312

Case No. 8,905.

McMURTRIE v. JONES.

[3 Wash. C. C. 206.]1

Circuit Court, D. Pennsylvania.

April Term, 1813.

NOTES—ENDORSER—PROTEST—NOTICE—PLACE OP RESIDENCE—DILIGENCE.

1. Action upon a promissory note, endorsed by the defendant to the plaintiff. On the day the note became due, it was protested; and notice of its non-payment was left at the boarding house of Mrs H., where the defendant was reported to reside. At the time of the drawing of the note, and for some time afterwards, the defendant continued to reside at Mrs. H's.; but before it became due, he went to New-York, without the knowledge of the plaintiff, and embarked for Europe. The notice left at Mrs. H's., was, under all the circumstances, sufficient.

[See Bank of United States v. Hatch, Case No. 918.]

[Cited in West Branch Bank v. Fulmer, 3 Pa. St 401.]

2. Generally, notice to the endorser ought to be given, although he should be beyond sea, if the place of his residence is known; and a reasonable diligence to find out his place of residence ought to be used.

[Cited in Catlin v. Jones, 1 Pin. 132; Corwith v. Morrison, Id. 490.]
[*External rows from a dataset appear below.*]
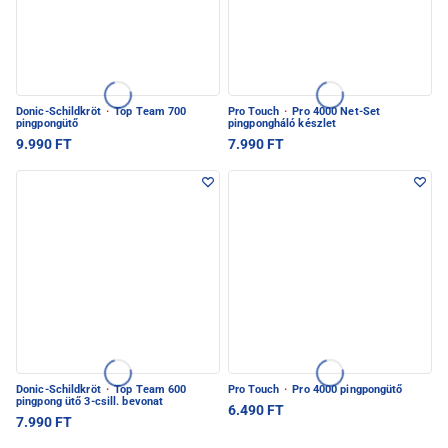
Donic-Schildkröt
·
Top Team 700
Pro Touch
·
Pro 4000 Net-Set
pingpongütő
pingpongháló készlet
9.990 FT
7.990 FT
Donic-Schildkröt
·
Top Team 600
Pro Touch
·
Pro 4000 pingpongütő
pingpong ütő 3-csill. bevonat
6.490 FT
7.990 FT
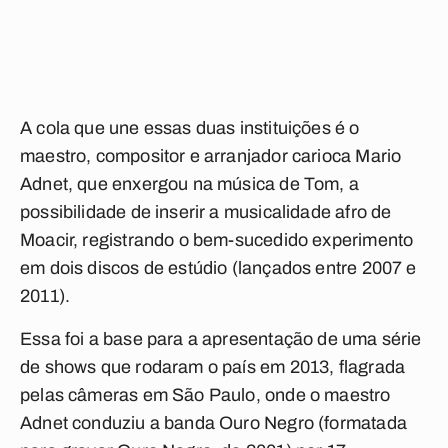
A cola que une essas duas instituições é o
maestro, compositor e arranjador carioca Mario
Adnet, que enxergou na música de Tom, a
possibilidade de inserir a musicalidade afro de
Moacir, registrando o bem-sucedido experimento
em dois discos de estúdio (lançados entre 2007 e
2011).
Essa foi a base para a apresentação de uma série
de shows que rodaram o país em 2013, flagrada
pelas câmeras em São Paulo, onde o maestro
Adnet conduziu a banda Ouro Negro (formatada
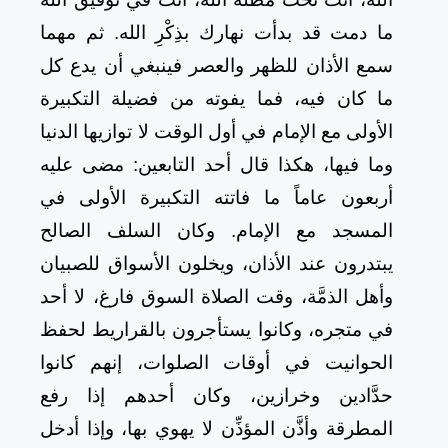
ما دمت قد بدأت نهارك بذِكْرِ الله. ثم مهما
سمع الأذان للظهر والعصر فينبغي أن يدع كل
ما كان فيه، فما يفوته من فضيلة التكبيرة
الأولى مع الإمام في أول الوقت لا توازيها الدنيا
وما فيها، هكذا قال أحد التابعين: مضى عليه
أربعون عاماً ما فاتته التكبيرة الأولى في
المسجد مع الإمام. وكان السلف الصالح
يبتدرون عند الأذان، ويخلون الأسواق للصبيان
وأهل الذمَّة، وقت الصلاة السوق فارغ، لا أحد
في متجره، وكانوا يستأجرون بالقراريط لحفظ
الحوانيت في أوقات الصلوات، إنهم كانوا
حدَّادين وخرازين، وكان أحدهم إذا رفع
المطرقة وأذَّن المؤذِّن لا يهوي بها، وإذا أدخل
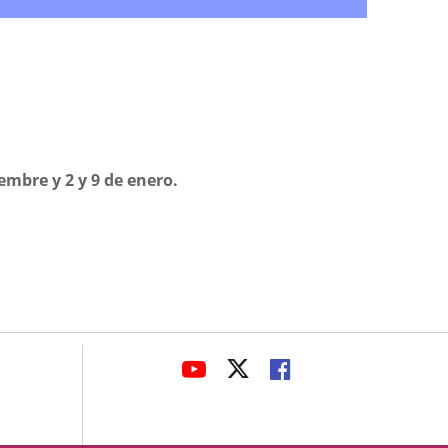
iembre y 2 y 9 de enero.
avaHeaderSocial
ENLACE
ENLACE
ENLACE
A
A
A
UNA
UNA
UNA
APLICACIÓN
APLICACIÓN
APLICACIÓN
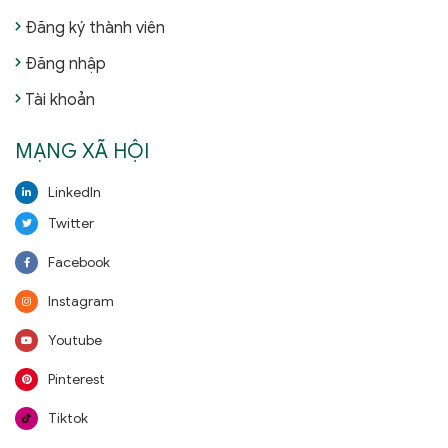
Đăng ký thành viên
Đăng nhập
Tài khoản
MẠNG XÃ HỘI
LinkedIn
Twitter
Facebook
Instagram
Youtube
Pinterest
Tiktok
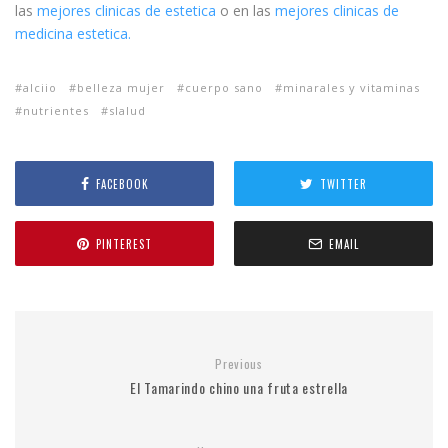
las
mejores clinicas de estetica
o en las
mejores clinicas de
medicina estetica.
alciio
belleza mujer
cuerpo sano
minarales y vitaminas
nutrientes
slalud
FACEBOOK
TWITTER
PINTEREST
EMAIL
Previous
El Tamarindo chino una fruta estrella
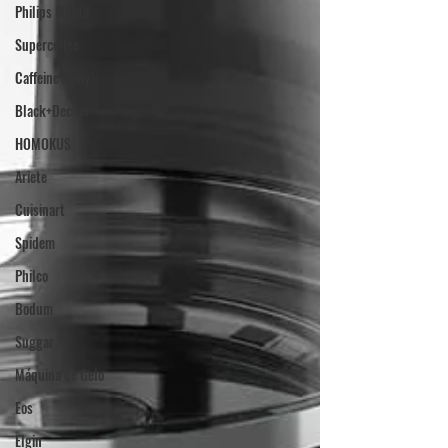
Philips Walita
Supercoffee
Caffeine Army
Black+Decker
HOMOKUS
Ariete
Cuisinart
Spidem
Philco
Bodum
Suggar
Máquina de Gelo
Eos
Elgin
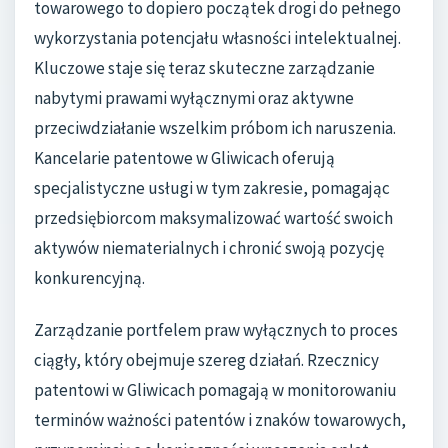
towarowego to dopiero początek drogi do pełnego
wykorzystania potencjału własności intelektualnej.
Kluczowe staje się teraz skuteczne zarządzanie
nabytymi prawami wyłącznymi oraz aktywne
przeciwdziałanie wszelkim próbom ich naruszenia.
Kancelarie patentowe w Gliwicach oferują
specjalistyczne usługi w tym zakresie, pomagając
przedsiębiorcom maksymalizować wartość swoich
aktywów niematerialnych i chronić swoją pozycję
konkurencyjną.
Zarządzanie portfelem praw wyłącznych to proces
ciągły, który obejmuje szereg działań. Rzecznicy
patentowi w Gliwicach pomagają w monitorowaniu
terminów ważności patentów i znaków towarowych,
Action against the defendant, as endorser of a note of hand made by William Longstreth, 20th of October, 1806, payable six months after date; and assigned by the defendant to the plaintiff, before it became due. On the 23d of April, 1807, the note was protested for non-payment, of which, notice in due form, was left for the defendant, at Mrs. Hand's, in Philadelphia, the reputed place of residence of the defendant, as stated in the deposition of the clerk of the notary, who left it; and who says, that this was done acccording to the usage and custom of merchants of Philadelphia. Evidence was given, by a witness, that the defendant did lodge at Mrs. Hand's whilst he was in Philadelphia, until the time he left the city, which was some weeks before the note became due, when he went to New-York to embark for England. It appeared, that the defendant acted, whilst in this country, as the agent of a house in England, though he did some business for himself, and that this note was given for goods belonging to that house, and assigned to the plaintiff in part payment for a bill of exchange. That the defendant, whilst he had lodgings here, frequently went to the Eastern states on business. When the note became due, part of it was paid by the maker, who, at the same time, passed to the agent of the plaintiff, the note of one Isaac Jones, as a collateral security, on account of this note. Isaac Jones became insolvent before his note was due; and Longstreth, the day after his became due. One of the jurymen was examined, who thought it was the custom to leave a notice at the last usual place of abode of the endorser, but did not recollect any case exactly like the present.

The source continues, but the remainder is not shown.